But Burke said characterizing Jones' actions as a hoax would be inaccurate. Jones is member of family that loves him, but is struggling with the acceptance of his sexual orientation, he said.
"A hoax implies a genuine intent to deceive," Burke said. "From what I understand of this situation, this was a cry for help and it was a genuine cry for help."
Jones, 21, had claimed three separate attacks in April and June of physical violence, burglary and vandalism on himself, his family's home and the pizzeria he runs with his siblings.
Early news reports about the violence and homophobic slurs and threats sparked an international media firestorm and drew hundreds to tiny Delta, 135 miles south of Salt Lake City, to aid the Jones family.
The admission that Jones perpetrated the crimes does not end the police investigation, Dekker said, but changes its focus. Authorities are now considering whether Jones should face any criminal charges, Dekker said.
Burke hopes authorities won't do that, but said county and state officials from the sheriff and the county attorney to Lt. Gov. Spencer Cox had handled the situation with compassion and concern for the man's well-being.
"It's a model for how this should be done when you have a young man who's crying for help," Burke said.
Also last week, Burke said, he and attorney Brett Tolman reached out to organizers of a GoFundMe.com site that had raised nearly $12,000 to pay for Jones' medical expenses and arranged to have all of the donations returned.
"Rick and his family are grateful for the expressions of support, but cannot accept this generosity. All donations are being returned to the donors," the post reads. "The family has no further comment at this time."

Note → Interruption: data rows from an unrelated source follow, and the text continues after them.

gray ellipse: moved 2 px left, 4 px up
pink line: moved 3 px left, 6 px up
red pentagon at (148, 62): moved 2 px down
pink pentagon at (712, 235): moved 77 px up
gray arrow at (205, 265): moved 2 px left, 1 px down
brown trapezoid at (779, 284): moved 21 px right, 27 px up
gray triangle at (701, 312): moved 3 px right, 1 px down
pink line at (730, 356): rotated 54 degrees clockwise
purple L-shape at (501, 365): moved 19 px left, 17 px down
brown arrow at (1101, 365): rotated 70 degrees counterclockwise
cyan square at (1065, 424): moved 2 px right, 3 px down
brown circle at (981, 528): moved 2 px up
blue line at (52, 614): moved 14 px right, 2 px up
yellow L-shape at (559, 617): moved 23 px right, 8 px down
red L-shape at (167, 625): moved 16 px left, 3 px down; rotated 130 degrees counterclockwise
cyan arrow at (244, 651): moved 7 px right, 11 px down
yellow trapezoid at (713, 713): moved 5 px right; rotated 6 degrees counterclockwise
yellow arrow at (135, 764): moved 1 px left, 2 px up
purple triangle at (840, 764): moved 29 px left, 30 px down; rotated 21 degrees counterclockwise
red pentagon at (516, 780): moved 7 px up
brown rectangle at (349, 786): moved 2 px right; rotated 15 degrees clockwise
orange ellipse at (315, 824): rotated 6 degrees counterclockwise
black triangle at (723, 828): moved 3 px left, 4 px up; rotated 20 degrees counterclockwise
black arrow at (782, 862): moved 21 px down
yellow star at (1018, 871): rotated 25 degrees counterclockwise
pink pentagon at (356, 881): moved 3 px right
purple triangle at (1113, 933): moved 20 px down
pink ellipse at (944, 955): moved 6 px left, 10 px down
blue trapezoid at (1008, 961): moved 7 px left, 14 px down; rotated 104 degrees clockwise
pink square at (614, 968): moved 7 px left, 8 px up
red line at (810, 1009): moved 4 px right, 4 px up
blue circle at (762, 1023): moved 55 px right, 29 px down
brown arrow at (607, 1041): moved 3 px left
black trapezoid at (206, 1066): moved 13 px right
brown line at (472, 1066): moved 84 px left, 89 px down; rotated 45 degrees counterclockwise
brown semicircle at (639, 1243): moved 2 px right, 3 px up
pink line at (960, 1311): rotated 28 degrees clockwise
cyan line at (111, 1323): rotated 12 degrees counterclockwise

Jones first reported an attack to police on April 25, telling police that he was jumped after taking out the trash at Grand Central Station pizzeria. In that incident, Jones told police he was rendered unconscious and that the words "Die Fag" were carved into his arms with a sharp object.
Police were also called on April 30, after the same words were spray-painted on the side of the Jones family home and again on June 10 after a rock and a Molotov cocktail were thrown through a window, starting a small fire. The restaurant was also reportedly burglarized and vandalized with the spray-painted messages "You'll Die" and "Burn Fag."
Troy Williams, executive director of Equality Utah, expressed concern for Jones on Tuesday and said LGBT youth in rural communities face many challenges, including isolation and loneliness.
"The mental health of these youth depends on a loving network of family, neighbors and friends," he said. "Without these enduring ties, kids like Rick become increasingly vulnerable."
Williams, who himself had traveled to Delta to meet with Jones in early June, said his hope is that support for Jones and his family will continue.